Tags:
If you are consolidating all of the logs from your servers, firewalls, IDS sensors and other devices into text files on a protected server, how are you going to search all that data? Or if you have textual output from analysis or scanning tools, how can you extract just the lines that match at least one of the regular expression patterns from your set of patterns?
Search-TextLog.ps1
The PowerShell script shown below (Search-TextLog.ps1) reads a file containing one or more regular expression patterns (signatures.txt) and compares every line of a log file (iis.log) against every one of those patterns. The script can search any text file of any type, not just log files, as long as the text file has only one entry per line.
Search-TextLog.ps1 -Path IIS.log -PatternsFile Signatures.txt
The patterns file will contain a description of what each regex indicates if a match to that pattern is found. When the search completes, a summary report is shown with the count of matches to each pattern. The output is an array of objects with three properties on which you can filter: Count, Description, and the regex Pattern itself.
Get the script from the SEC505 zip file at BlueTeamPowerShell.com (look in the Day4\IIS\Log_Analysis folder inside the zip). All of my SANS PowerShell scripts are in the public domain. The zip file is a simple download, no email registration required or other hassles. The zip file includes a sample log file to search (iis.log) and a sample patterns file (signatures.txt) with which to search it. (Please note that the sample patterns and their descriptions are just for illustration, please don't get vexed about their details.)
Alternatively, if you use the -ShowMatchedLines switch with the script, the summary will not be shown, but every line from the log which matched at least one pattern will be outputted (and the line will be output only once, no matter how many additional patterns it might have also matched). This is much faster because not every regular expression pattern must be tested.
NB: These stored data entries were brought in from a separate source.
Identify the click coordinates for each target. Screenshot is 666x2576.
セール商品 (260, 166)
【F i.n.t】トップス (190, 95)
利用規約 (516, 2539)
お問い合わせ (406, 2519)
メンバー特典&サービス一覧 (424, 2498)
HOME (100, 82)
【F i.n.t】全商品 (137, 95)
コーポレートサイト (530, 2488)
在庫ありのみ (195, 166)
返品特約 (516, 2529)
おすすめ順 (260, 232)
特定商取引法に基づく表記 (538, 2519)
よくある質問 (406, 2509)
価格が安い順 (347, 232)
Search-TextLog.ps1 -Path IIS.log -PatternsFile Signatures.txt -ShowMatchedLines
The Patterns File (signatures.txt)
The file with the regular expression patterns does not have to be named "signatures.txt". In real life, you would have a different patterns file for each type of log you wanted to search, e.g., syslog, web, ftp, smtp, firewall, etc. You will look for different things in different types of files/logs, hence, you'll have different regular expressions for each. The format of each line in the patterns file must be "<regexpattern> <tab> <description>". Blank lines and lines which begin with hashmarks (#) or semicolons (;) are ignored.
If you are going to use the -ShowMatchedLines switch a lot, you can optimize your searches by putting the patterns which will match the most entries near the top of the patterns file.
Performance
PowerShell code is JIT-compiled and object-oriented for friendliness, but the price of this friendliness is slower performance. The above Signatures.txt file has 35 regular expression patterns. Using PowerShell 7.1 on an Intel Core i7 4790 at 3.6GHz, a log file with 2M lines can be searched with this Signatures.txt list at a rate of about 50k lines per second, or about 40 seconds total.
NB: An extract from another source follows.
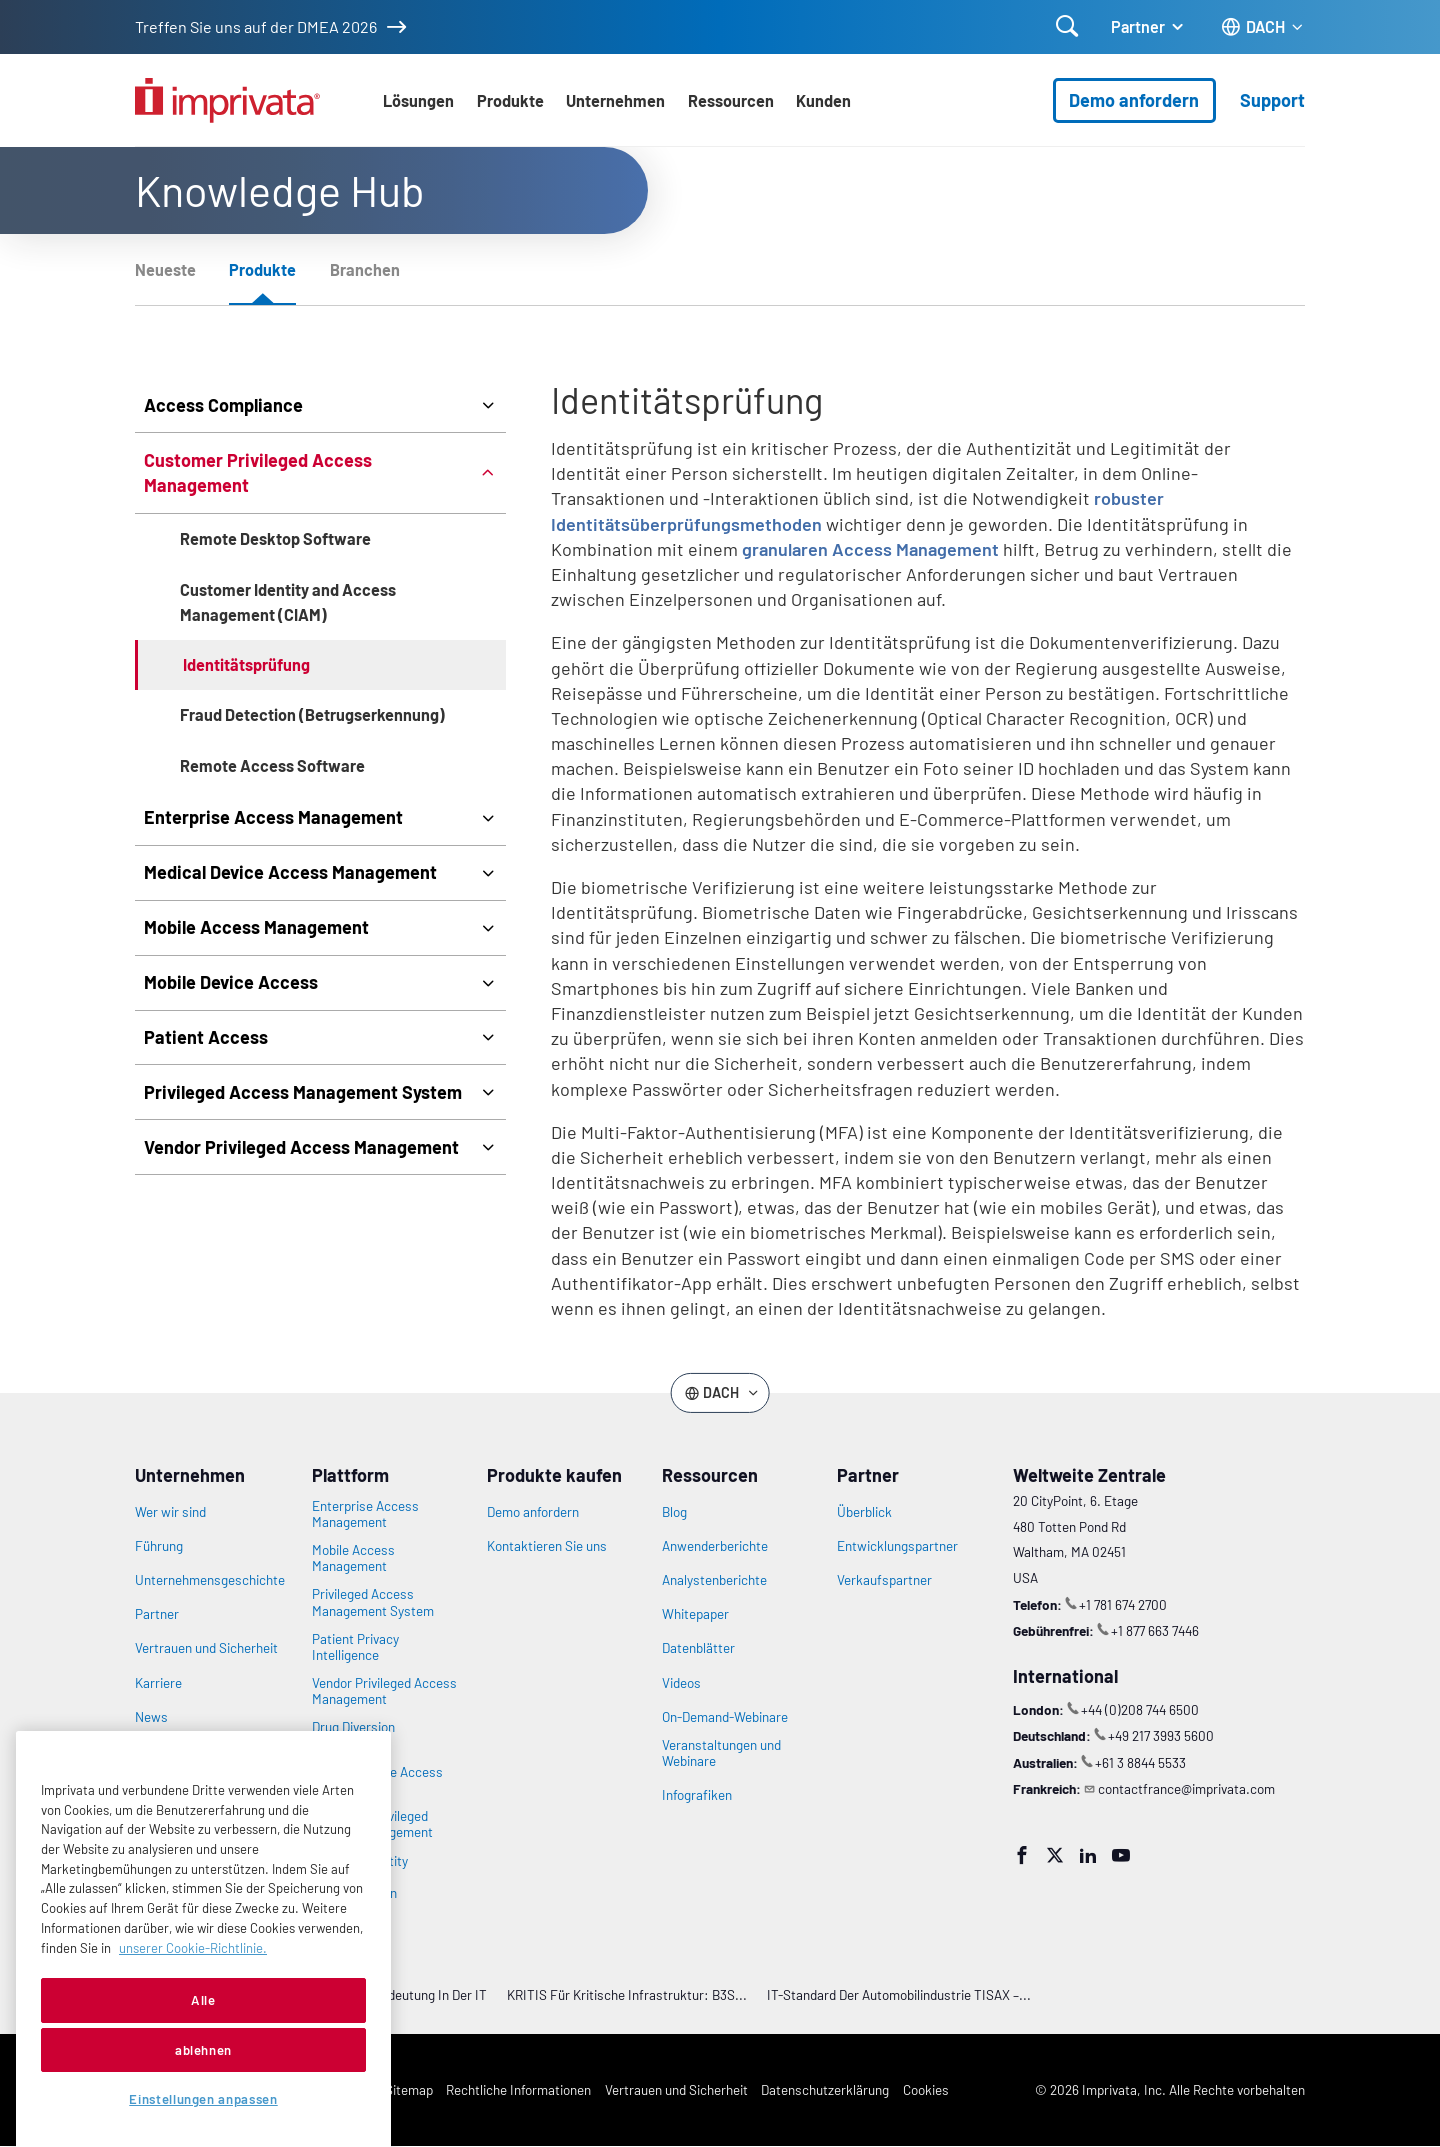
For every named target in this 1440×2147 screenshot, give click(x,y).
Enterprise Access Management (273, 817)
In the zip file above, in the same folder as the Search-TextLog.ps1 script, is another script written in Julia named "JuliaSearchTextLog.jl". This script does the same thing as the PowerShell script and does it (mostly) the same way. Julia is usually faster than both PowerShell and Python. On the same computer with the same Signatures.txt file and the same 2M line log file, the Julia script processes about 82k lines per second, or about 25 seconds total, for a 64% increase.
A compiled executable written in C/C++ or Rust would be even faster. And hand-crafted Assembly, optimized for your particular CPU and GPU, would be faster still.
So are Julia, Rust and Assembly better than PowerShell? The raw performance would be better, but what if you need to customize the source code and you don't know anything about those other languages? There is a trade-off for every choice. PowerShell is optimized for admin friendliness, not maximum performance.
The above Julia script, by the way, outputs its search summary as JSON text. In a PowerShell terminal, then, that means you can convert the JSON to proper objects like this:
julia.exe JuliaSearchTextLog.jl iis.log signatures.text | ConvertFrom-JSON
PowerShell can orchestrate other tools, especially when those other tools output JSON, CSV or XML data. This is where PowerShell shines, when it's used to quickly "glue" together other scripts and executables without a lot of fuss.
History
26.Jul.2021: Added some performance optimizations and wrote the Julia script for illustration.